Over time building movement and water damage, or simply age leads to cracking and crumbling of the plaster cornice and coving. Also refurbishment and the development of smaller units from a larger building resulted in damage and removal of the original Victorian and Edwardian plaster cornice and coving, often with ugly results. The vast majority of Victorian and Edwardian installation was by local artisans who often produced their own cornice and coving designs. This has led to particular problems of matching where the Victorian and Edwardian coving and cornice has become damaged or removed with no industry standard moulds.

Matching of Edwardian and Victorian cornice and coving can be achieved, but is expensive, with no guarantee regarding the aging of remaining cornice and coving. Where the Edwardian or Victorian coving and cornice design is ornate the mould has either to be made on site or a section cut and removed to then make the mould in the factory. The replacement coving and cornice can be made and fitted. For a simpler line design of cornice and coving a copper or wood template of the shape can be made and 'run' or dragged to recreate in situ. This of course requires an expert to produce a good finish and match to the existing cornice and coving.

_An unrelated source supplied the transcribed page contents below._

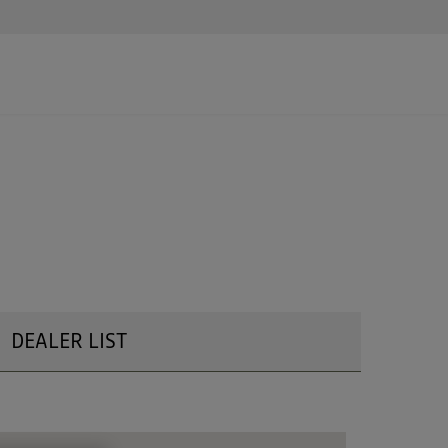
DEALER LIST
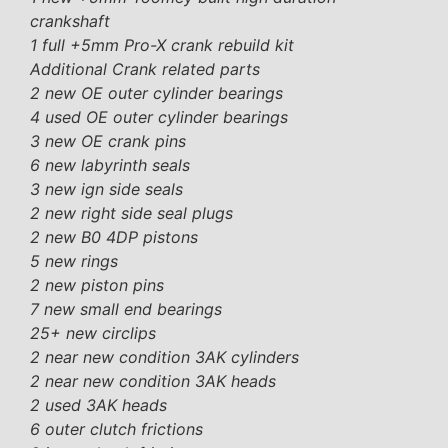
crankshaft
1 full +5mm Pro-X crank rebuild kit
Additional Crank related parts
2 new OE outer cylinder bearings
4 used OE outer cylinder bearings
3 new OE crank pins
6 new labyrinth seals
3 new ign side seals
2 new right side seal plugs
2 new B0 4DP pistons
5 new rings
2 new piston pins
7 new small end bearings
25+ new circlips
2 near new condition 3AK cylinders
2 near new condition 3AK heads
2 used 3AK heads
6 outer clutch frictions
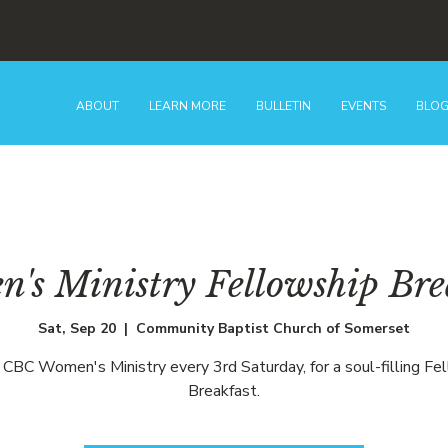
ABOUT
LEARN MORE
BULLETIN
EVENTS
BLO
's Ministry Fellowship Bre
Sat, Sep 20
  |  
Community Baptist Church of Somerset
e CBC Women's Ministry every 3rd Saturday, for a soul-filling Fe
Breakfast.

So where does that leave us today? In many instances it is more practical to refurbish Victorian and Edwardian cornice and coving with replacement coving and cornice. Developments in materials has led to polyurethane cornice and coving which has every advantage other than that of a perception of traditional original material so important in listed buildings. The question is if polyurethane coving and cornice has been developed before plaster, would plaster have been taken seriously? I think not. All the advantages are listed on our master cornice and coving home page.